» SUPPLIED MATERIAL
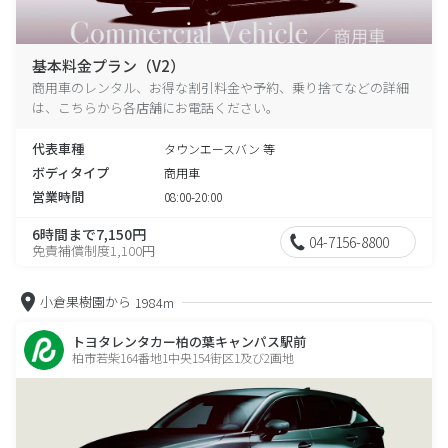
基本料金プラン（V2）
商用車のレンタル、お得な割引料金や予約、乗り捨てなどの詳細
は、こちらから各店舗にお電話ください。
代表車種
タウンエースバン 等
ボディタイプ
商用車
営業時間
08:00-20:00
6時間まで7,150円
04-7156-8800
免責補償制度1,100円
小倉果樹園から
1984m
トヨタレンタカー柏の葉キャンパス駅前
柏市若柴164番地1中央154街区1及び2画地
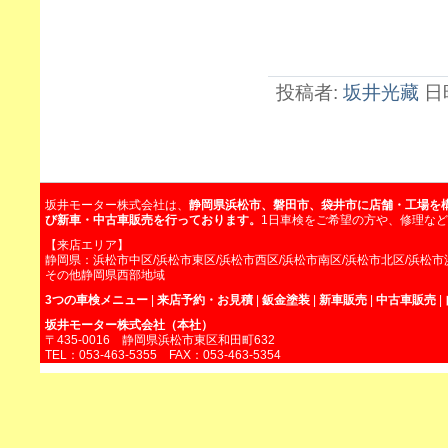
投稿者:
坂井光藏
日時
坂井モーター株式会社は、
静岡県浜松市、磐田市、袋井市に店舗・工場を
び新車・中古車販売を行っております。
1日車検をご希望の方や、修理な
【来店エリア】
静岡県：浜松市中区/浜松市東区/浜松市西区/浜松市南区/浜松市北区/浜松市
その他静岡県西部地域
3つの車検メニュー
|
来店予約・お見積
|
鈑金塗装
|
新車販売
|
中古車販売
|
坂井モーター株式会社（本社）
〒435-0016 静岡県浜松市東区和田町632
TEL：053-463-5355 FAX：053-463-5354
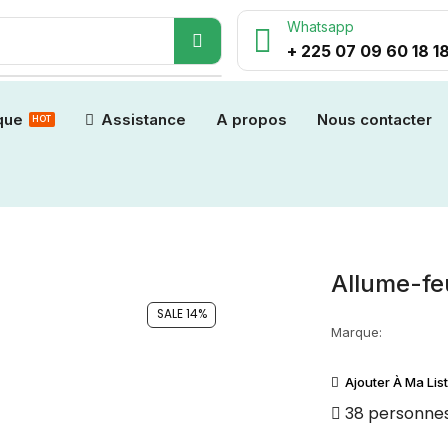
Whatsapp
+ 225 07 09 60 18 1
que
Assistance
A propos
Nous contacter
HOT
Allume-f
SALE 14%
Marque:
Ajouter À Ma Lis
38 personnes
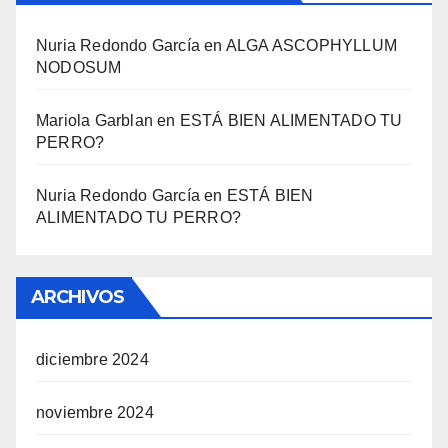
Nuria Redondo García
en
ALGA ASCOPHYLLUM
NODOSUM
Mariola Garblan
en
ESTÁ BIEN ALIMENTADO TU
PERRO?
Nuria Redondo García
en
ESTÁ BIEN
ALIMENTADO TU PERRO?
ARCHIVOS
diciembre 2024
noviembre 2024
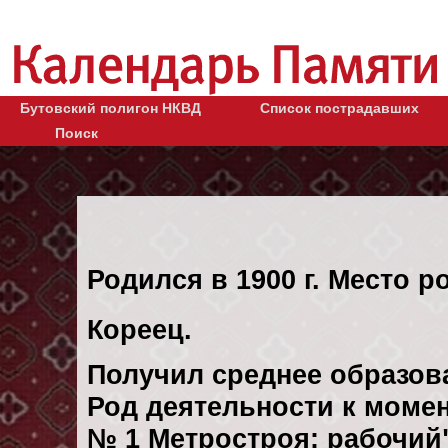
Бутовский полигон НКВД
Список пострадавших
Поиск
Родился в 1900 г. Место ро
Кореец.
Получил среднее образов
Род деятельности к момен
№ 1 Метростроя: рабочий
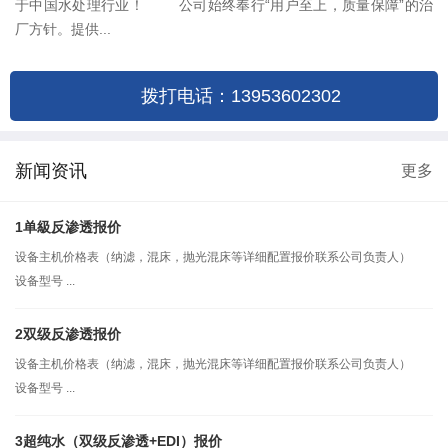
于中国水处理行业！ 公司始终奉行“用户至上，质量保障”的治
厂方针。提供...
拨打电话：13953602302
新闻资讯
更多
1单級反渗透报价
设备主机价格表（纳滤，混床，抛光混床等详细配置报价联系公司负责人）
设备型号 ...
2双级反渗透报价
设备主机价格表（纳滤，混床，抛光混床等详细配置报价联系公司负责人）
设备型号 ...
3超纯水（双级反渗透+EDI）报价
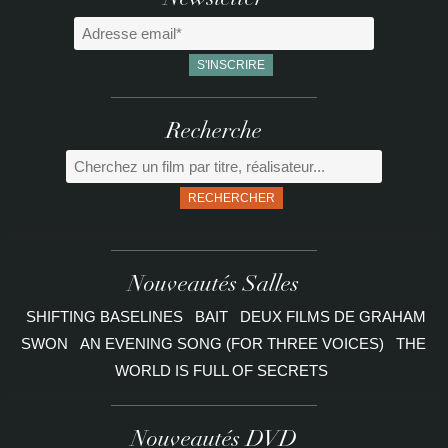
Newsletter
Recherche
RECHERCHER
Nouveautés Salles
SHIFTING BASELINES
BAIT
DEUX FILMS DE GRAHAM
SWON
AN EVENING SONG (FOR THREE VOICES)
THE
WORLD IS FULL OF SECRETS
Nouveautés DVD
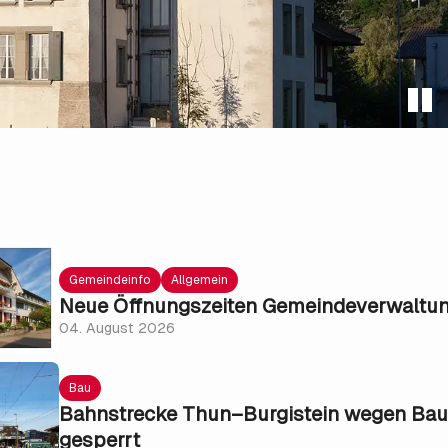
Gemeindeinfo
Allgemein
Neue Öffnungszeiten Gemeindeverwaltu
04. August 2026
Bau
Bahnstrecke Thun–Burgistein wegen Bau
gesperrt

» THE PROBLEM
From the line containing "Получил среднее образов" down to the end of the listing above, every line is to be returned exactly, though the pictures are not.

» TASK ANSWER
Получил среднее образов
Род деятельности к момен
№ 1 Метростроя: рабочий
于中国水处理行业！ 公司始终奉行“用户至上，质量保障”的治
厂方针。提供...
拨打电话：13953602302
新闻资讯
更多
1单級反渗透报价
设备主机价格表（纳滤，混床，抛光混床等详细配置报价联系公司负责人）
设备型号 ...
2双级反渗透报价
设备主机价格表（纳滤，混床，抛光混床等详细配置报价联系公司负责人）
设备型号 ...
3超纯水（双级反渗透+EDI）报价
Newsletter
Recherche
RECHERCHER
Nouveautés Salles
SHIFTING BASELINES
BAIT
DEUX FILMS DE GRAHAM
SWON
AN EVENING SONG (FOR THREE VOICES)
THE
WORLD IS FULL OF SECRETS
Nouveautés DVD
Gemeindeinfo
Allgemein
Neue Öffnungszeiten Gemeindeverwaltu
04. August 2026
Bau
Bahnstrecke Thun–Burgistein wegen Bau
gesperrt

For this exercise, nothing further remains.